The psychTools::spi data frame contains a large set of personality items along with demographic variables such as age, education, and gender. The companion object spi.keys holds scoring keys that map items to broad personality dimensions. Using psych::scoreFast(), we can quickly compute scale scores while handling reverse-keyed items.

data(spi)
data(spi.keys)

# score all available scales and extract two broad dimensions
spi_scored <- scoreFast(keys = spi.keys, items = spi)


selected_traits <- c("Agree-A", "Extra-A")

trait_scores <- spi_scored[, selected_traits, drop = FALSE]

# potential predictors available in the dataset
candidate_covariates <- intersect(c("age", "education", "gender"), names(spi))
spi_analysis <- cbind(trait_scores, spi[, candidate_covariates, drop = FALSE])
spi_analysis <- na.omit(spi_analysis)

selected_traits <- c("Agreeableness", "Extraversion")
names(spi_analysis)[1:2] <- selected_traits

# add some noise
set.seed(104358)
spi_analysis$noise1 <- ordered(sample(c(0,1), nrow(spi_analysis), TRUE))
spi_analysis$noise2 <- ordered(sample(c(1:10), nrow(spi_analysis), TRUE))
spi_analysis$noise3 <- ordered(sample(c(1:10), nrow(spi_analysis), TRUE))
spi_analysis$noise4 <- ordered(sample(c(1:20), nrow(spi_analysis), TRUE))

spi_analysis$education <- ordered(spi_analysis$education)

The resulting spi_analysis data frame contains the two selected personality scales along with any demographic predictors that are present in the dataset. In addition, we simulate some uninformative noise predictors.
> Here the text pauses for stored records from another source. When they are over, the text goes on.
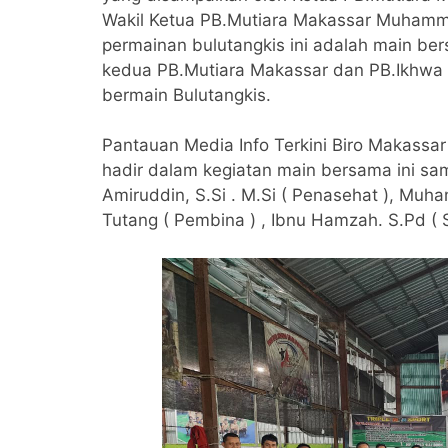
Wakil Ketua PB.Mutiara Makassar Muham
permainan bulutangkis ini adalah main ber
kedua PB.Mutiara Makassar dan PB.Ikhwa R
bermain Bulutangkis.
Pantauan Media Info Terkini Biro Makas
hadir dalam kegiatan main bersama ini samb
Amiruddin, S.Si . M.Si ( Penasehat ), Muha
Tutang ( Pembina ) , Ibnu Hamzah. S.Pd ( S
Specify a two-dimensional OpenMx model

We now specify a concise bivariate SEM that estimates the means, variances, and covariance of the two personality dimensions.


two_dim_model <- mxModel(
  "TwoDimensions",
  type = "RAM",
  manifestVars = selected_traits,
  mxData(spi_analysis[, selected_traits, drop = FALSE], type = "raw"),
  # freely estimate the variances and their covariance
  mxPath(
    from = selected_traits,
    arrows = 2,
    connect = "unique.pairs",
    free = TRUE,
    values = c(1, 0.2, 1),
    labels = c("var_trait1", "cov_traits", "var_trait2")
  ),
  # estimate manifest means
  mxPath(
    from = "one",
    to = selected_traits,
    arrows = 1,
    free = TRUE,
    values = 0,
    labels = paste0("mean_", selected_traits)
  )
)

two_dim_fit <- mxRun(two_dim_model)
#> Running TwoDimensions with 5 parameters

Grow a SEM tree

With the fitted model in place, we can grow a SEM tree to search for subgroups that differ in their personality means and covariance structure. Any columns in spi_analysis not used as manifest variables automatically serve as candidate splitting variables.

spi_tree <- semtree(
  model = two_dim_fit,
  data = spi_analysis,
  control = semtree_control(method="score")
)

The resulting tree captures how demographic variables partition the sample into groups with distinct estimates for the two personality dimensions.

Applying the Bonferroni correction

To adjust for the inflated Type I error rate that arises from testing multiple candidate split variables, enable the Bonferroni correction in the control settings. This reduces the per-test significance threshold.

bonf_ctrl <- semtree.control(bonferroni = TRUE, 
                             alpha = 0.05,
                             method = "score")
spi_tree_bonf <- semtree(
  model = two_dim_fit,
  data = spi_analysis,
  control = bonf_ctrl
)

You can compare the Bonferroni-corrected tree to the uncorrected version to see how stricter multiplicity control affects the discovered subgroups.

plot(spi_tree)

plot(spi_tree_bonf)

The Bonferroni-adjusted tree will typically be smaller or include fewer splits because candidate partitions must meet the more conservative significance threshold.